En los últimos años, las bajas por incapacidad temporal han crecido de forma muy notable, tanto en número de procesos como en días de ausencia acumulados. Este aumento ha encendido las alarmas del Gobierno, de la Seguridad Social y de organismos como la AIReF, que piden mejorar el control y la gestión del sistema.
Detrás de este fenómeno se mezclan varios factores: envejecimiento de la población activa, más problemas de salud mental, cambios en las condiciones laborales y también mejoras en la protección que animan a no trabajar enfermo. El resultado es claro: el gasto en incapacidad temporal se ha disparado desde 2017 y la Seguridad Social ha decidido mover ficha.
El nuevo foco: bajas recurrentes y de muy corta duración
Uno de los grandes cambios es el foco específico en quienes encadenan dos o más bajas médicas en un mismo año. No se trata de criminalizar al trabajador, sino de detectar si detrás de esa recurrencia hay un problema de salud mal resuelto o condiciones laborales que enferman de forma repetida.

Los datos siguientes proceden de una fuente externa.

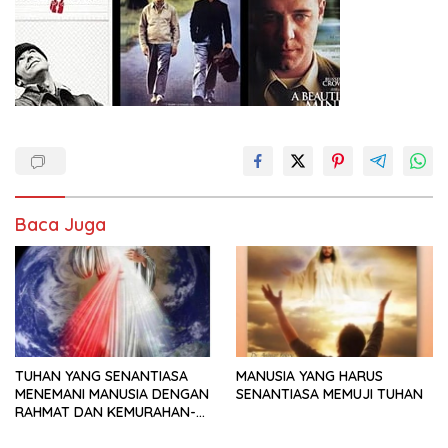
Baca Juga
TUHAN YANG SENANTIASA
MANUSIA YANG HARUS
MENEMANI MANUSIA DENGAN
SENANTIASA MEMUJI TUHAN
RAHMAT DAN KEMURAHAN-
NYA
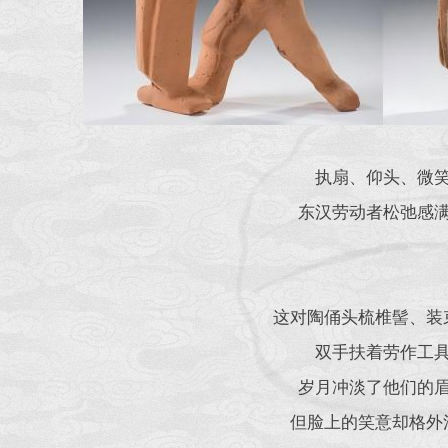
执扇、仰头、微
东汉劳动者松弛感
这对陶俑头梳椎髻、装
双手扶着劳作工
岁月冲淡了他们的
但脸上的笑意却格外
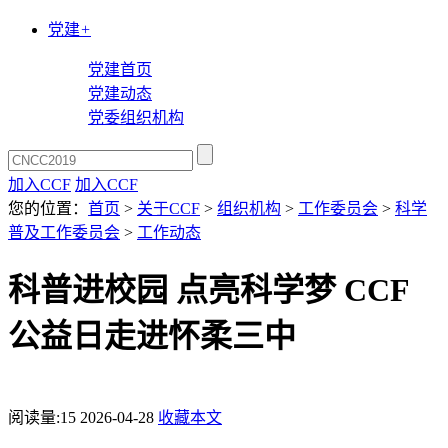
党建
+
党建首页
党建动态
党委组织机构
加入CCF
加入CCF
您的位置：
首页
>
关于CCF
>
组织机构
>
工作委员会
>
科学
普及工作委员会
>
工作动态
科普进校园 点亮科学梦 CCF
公益日走进怀柔三中
阅读量:
15
2026-04-28
收藏本文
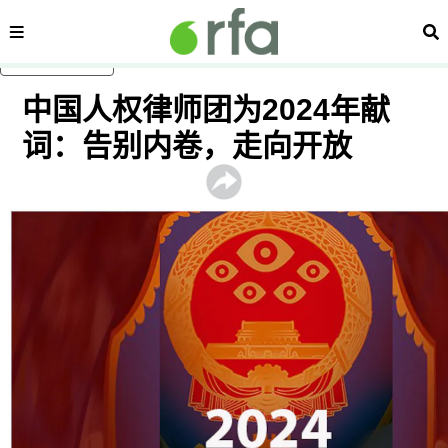
内容分类
搜
跳至主内容
中国人权律师团为2024年献
词：告别内卷，走向开放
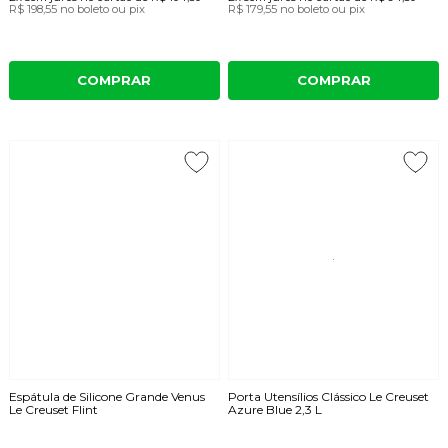
R$ 198,55
no boleto ou pix
R$ 179,55
no boleto ou pix
COMPRAR
COMPRAR
Espátula de Silicone Grande Venus
Porta Utensílios Clássico Le Creuset
Le Creuset Flint
Azure Blue 2,3 L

Además, se vigilarán especialmente las bajas de muy corta duración, sobre todo las que van de 1 a 4 días, que son las que más han crecido y resultan más difíciles de seguir médicamente. La idea es cruzar datos en tiempo real para identificar patrones, sectores con más repetición y posibles anomalías en el uso del sistema.
Para qué servirá el Observatorio Estatal de la Incapacidad Temporal
La gran novedad institucional es la creación del Observatorio Estatal de la Incapacidad Temporal, un órgano técnico permanente adscrito a la Secretaría de Estado de la Seguridad Social y Pensiones. Su misión será analizar de forma sistemática las bajas médicas en España, detectar tendencias y proponer mejoras basadas en evidencias.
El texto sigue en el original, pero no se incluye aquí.